09-16-2025 01:59 AM
Hi
Quick question, Is it possible to Configure a RB VPN on an FTD using a Loopback Interface.??
I ask because I have been requested to set up one but the thing is the peer IP I have to use my side is not one of the FTD Interface IP Addresses, Also is this the best way to achieve this or is there another way. ??
Thankyou
09-16-2025 02:01 AM - edited 09-16-2025 02:03 AM
@benolyndav yes you can use a loopback on a route based VPN (VTI or DVTI) https://www.cisco.com/c/en/us/td/docs/security/secure-firewall/management-center/device-config/770/management-center-device-config-77/vpn-s2s.html
Loopback feature was introduced in version 7.3 - https://secure.cisco.com/secure-firewall/v7.3/docs/loopback-interface
09-17-2025 01:34 AM - edited 09-17-2025 01:34 AM
@Rob Ingram
So excuse my ignorance but when creating a RB VPN its suggested to use the 169.x.x.x IP Addresses I have done these before without any issues, not sure how this works or needs configuring if I am to use a loopback address for the local RB VPN address.??
Thanks
09-17-2025 01:43 AM
Now give any IP to LO (unused IP) like 1.1.1.1
Then check vti tunnel source can you select Lo as tunnel source?

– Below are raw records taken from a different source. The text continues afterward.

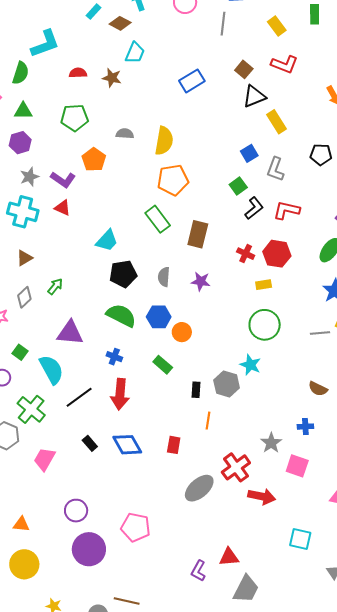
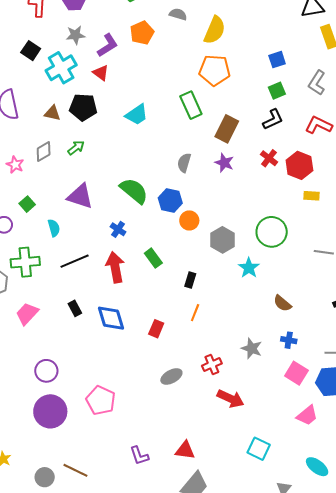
blue square: (249, 153) -> (277, 60), moved
purple L-shape: (63, 180) -> (108, 45), turned -80
black L-shape: (254, 208) -> (273, 119), moved
cyan cross: (23, 212) -> (61, 68), turned 32
brown triangle: (24, 258) -> (52, 113), turned 30
black pentagon: (123, 274) -> (83, 107), moved
purple star: (201, 281) -> (224, 163), moved
yellow rectangle: (264, 285) -> (311, 196), moved
green rectangle: (163, 365) -> (153, 258), moved
cyan semicircle: (51, 369) -> (54, 228), size x0.6
gray hexagon: (227, 384) -> (223, 240), moved
brown semicircle: (318, 389) -> (282, 303), moved
red arrow: (120, 394) -> (115, 267), turned 152
green cross: (31, 409) -> (25, 262), turned 32
gray star: (271, 443) -> (252, 348), turned -30
pink square: (297, 466) -> (296, 373), moved
red cross: (236, 467) -> (212, 365), size x0.7
gray ellipse: (199, 488) -> (171, 376), size x0.7
purple L-shape: (198, 571) -> (139, 456), moved, turned -60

If Yes then it OK what you need is static route for Remote LO toward WAN interface
If NOT then FMC/FTD not support LO as tunnel source
MHM
09-17-2025 02:37 AM
Thanks for that and yes I do see the Loopback available for the VTI, So because the IP Address I am using and the 3rd party will be peering with is not an Interface IP Address is this the only way I can do it ??
Thanks
09-17-2025 02:41 AM
@benolyndav sounds like you need to use the loopback as the tunnel source rather than the interface IP address. You obviously have the correct IP address defined on the loopback.
10-01-2025 03:44 AM
@Rob Ingram Yes I have selected that but what about the below what do I need to select for this please
P.s sorry about the delayed response
10-01-2025 03:54 AM
@benolyndav the loopback interface can be used as either a tunnel source or a borrow source, but not both. So if you want to terminate the VPN on the loopback, select tunnel source only.
10-01-2025 04:26 AM
10-01-2025 04:30 AM
@benolyndav for the VTI tunnel IP address, I would typically personally use an IP address from the internal LAN network space. Personal choice though. It needs to be routed over the tunnel and unique.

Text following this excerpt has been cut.